Dis-moi qui tu hantes, je dirai qui tu es, dit un vieux proverbe. J'ajouterai: dis-moi de quoi tu t'occupes, et je te dirai ce que tu pourras devenir.
Chaque individu doit penser à sa façon, car il trouve toujours sur sa route une vérité ou une espèce de vérité qui lui sert de guide; mais il ne doit pas se laisser aller sans aucun contrôle: le pur instinct ne suffit pas à l'homme, il le ravale au-dessous de sa dignité.
L'activité sans frein, quelle que soit sa nature, finit par faire banqueroute à la raison.
Dans les oeuvres des hommes comme dans celles de la nature, il n'y a de réellement digne de notre attention que les intentions.
L'homme ne se trompe si souvent par rapport à lui et par rapport aux autres, que parce qu'il voit un but dans un moyen; et qu'à force de vouloir agir en ce sens, il ne fait rien, ou fait le contraire de ce qu'il devrait faire.
Quand nous avons réfléchi sur une chose, et que nous avons pris la résolution de l'exécuter, elle devrait être si pure et si belle, que le monde ne pourrait plus que gâter notre oeuvre; par là nous conserverions toujours intact l'immense avantage de rétablir ce qui a été détruit, de rassembler ce qui a été dispersé.
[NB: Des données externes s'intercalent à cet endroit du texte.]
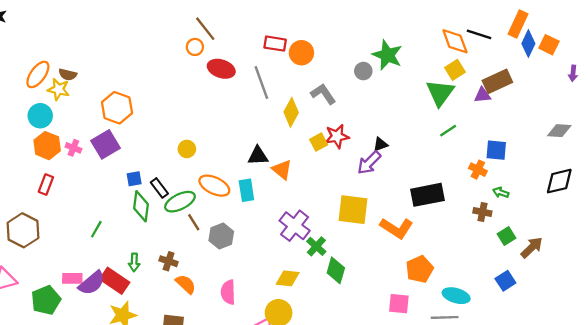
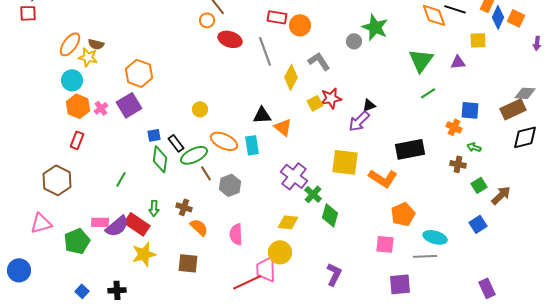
yellow square: (455, 70) -> (478, 40), moved, turned 30
brown rectangle: (497, 81) -> (513, 109), moved
pink cross: (73, 148) -> (101, 108), turned 32

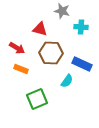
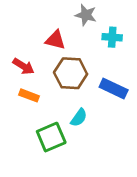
cyan semicircle: (67, 81) -> (79, 118), moved

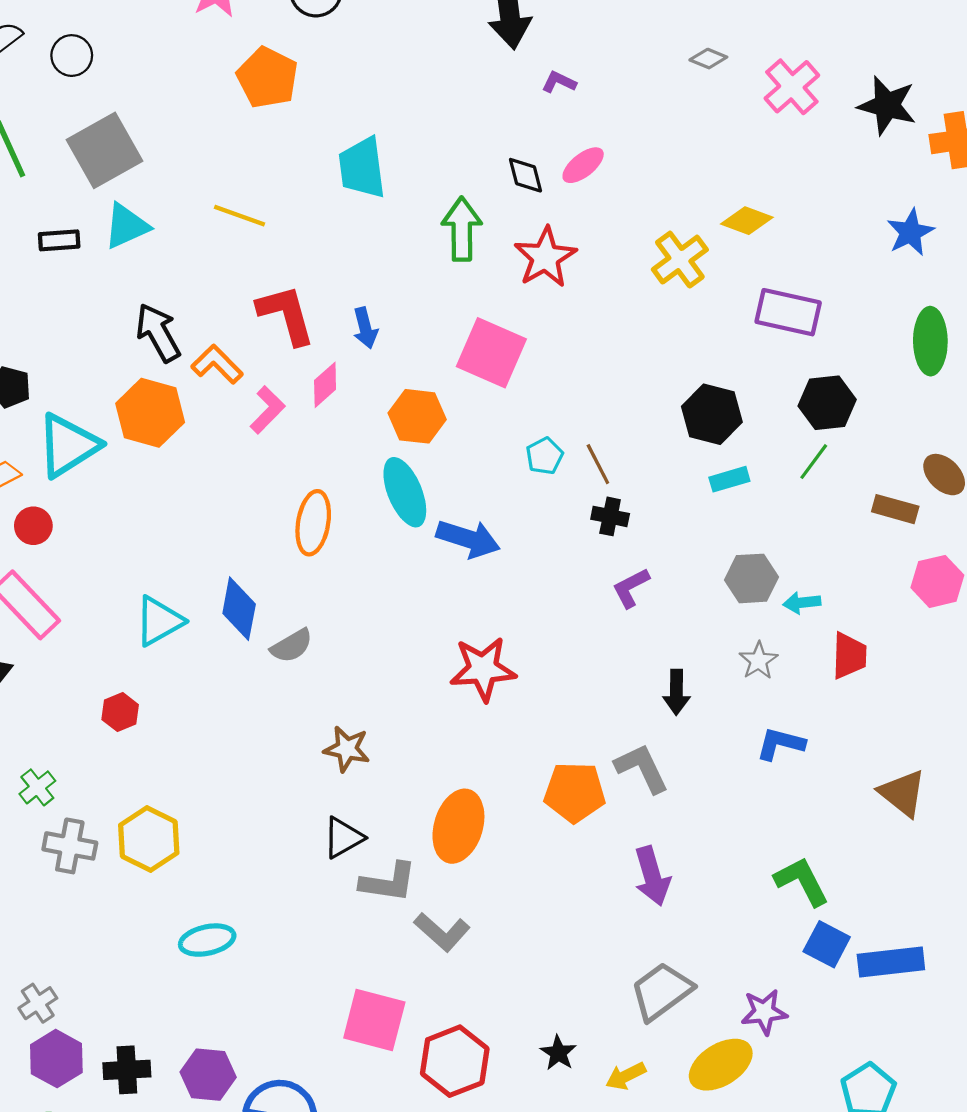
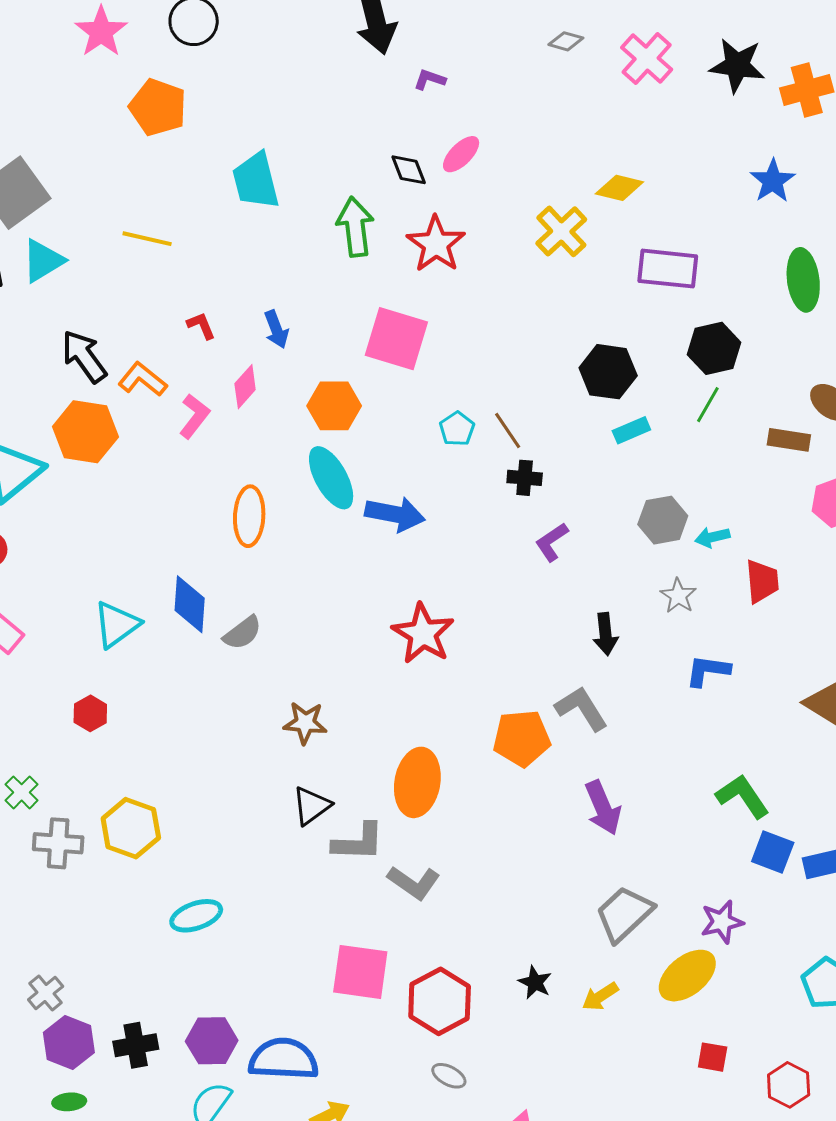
red L-shape: (286, 315) -> (201, 326), size x0.5
red star: (483, 669) -> (423, 634), turned -30

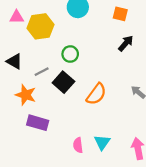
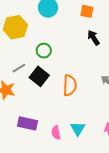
black arrow: (126, 43) -> (93, 38), turned -70
orange semicircle: (96, 94) -> (70, 85), turned -30
purple rectangle: (38, 123) -> (28, 123), moved

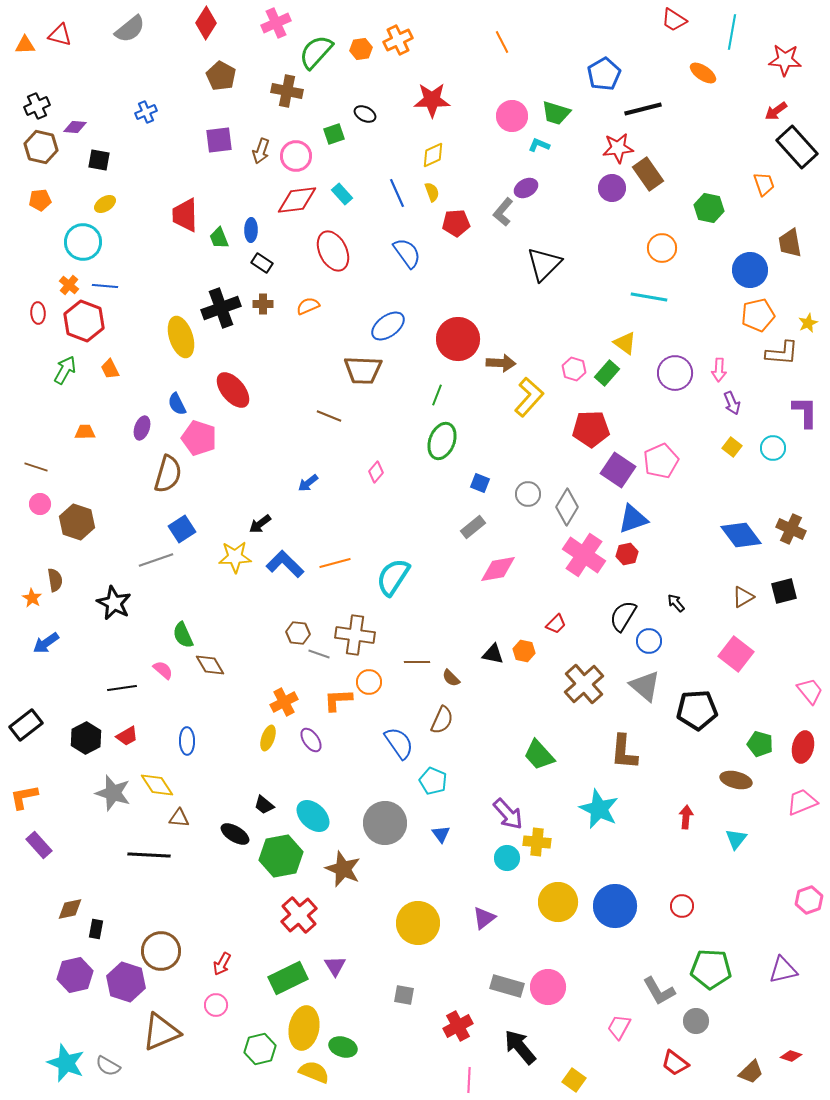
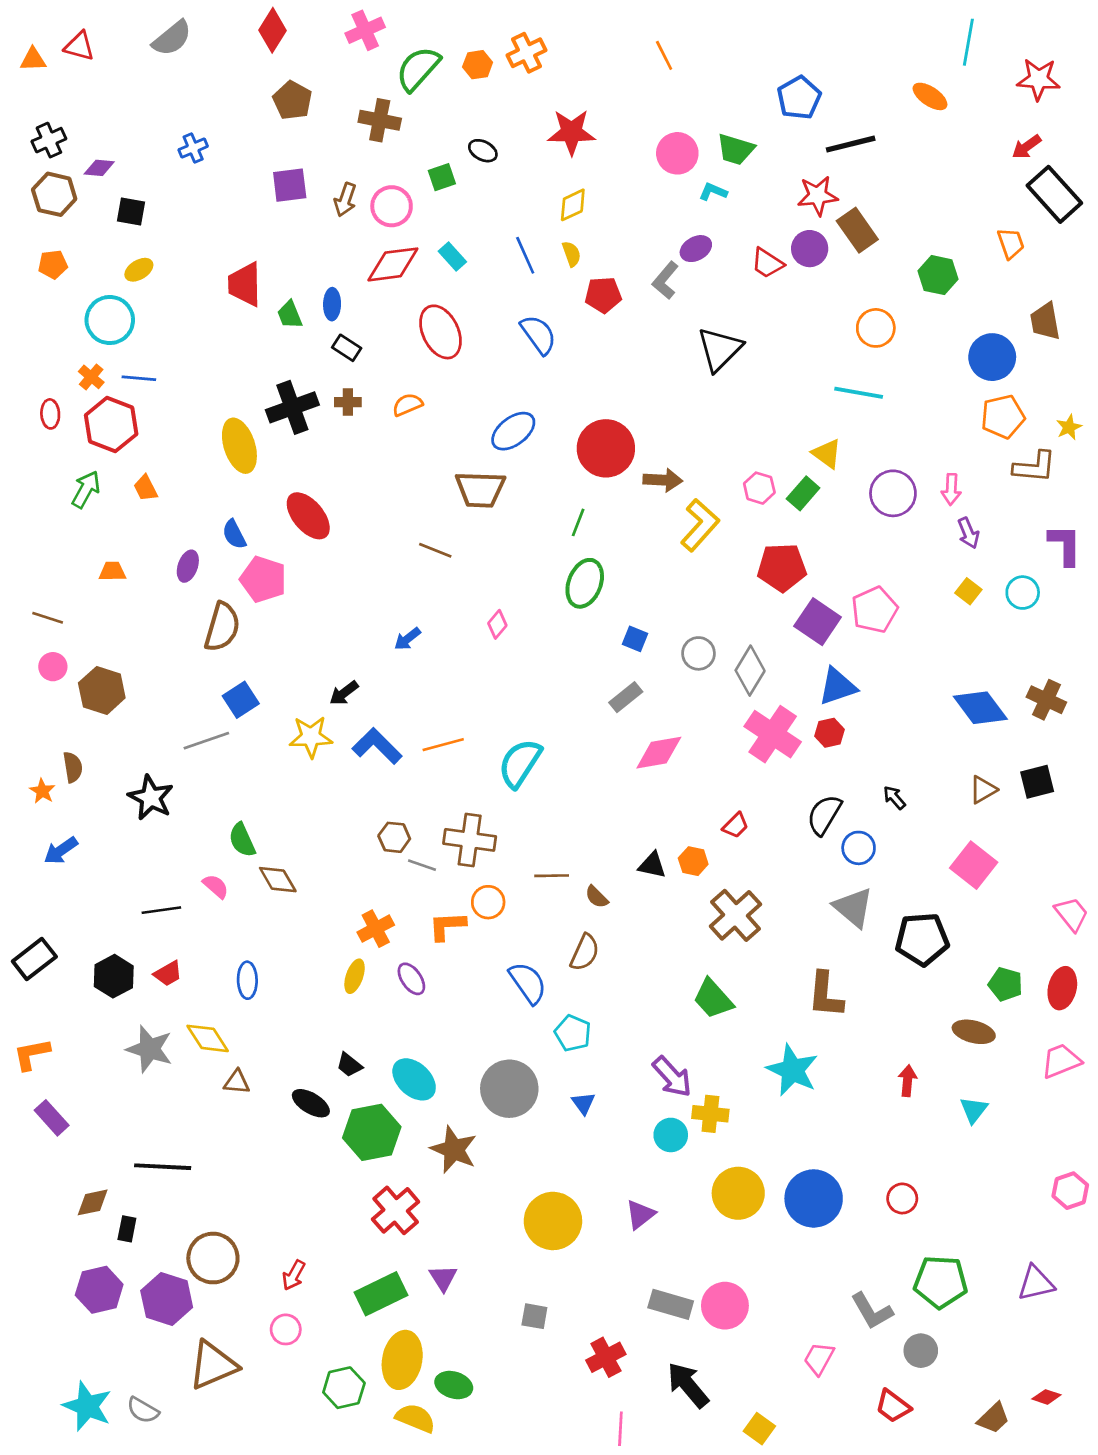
red trapezoid: (674, 20) -> (767, 263), moved
brown cross: (584, 684) -> (736, 915), moved
black line: (149, 855) -> (163, 1167), moved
Les erreurs, lors même qu'elles ne seraient pas complètes, sont toujours difficiles à rectifier; car il faut conserver ce qu'il y avait de vrai et le mettre à la place où il doit être.
Le vrai n'a pas toujours besoin de se corporifier; c'est déjà beaucoup quand il plane çà et là comme un pur esprit et éveille des sympathies intellectuelles, quand il vibre dans l'air doux et grave comme le son d'une cloche.
Les idées générales et les grandes vanités sont toujours sur le point de causer d'immenses malheurs.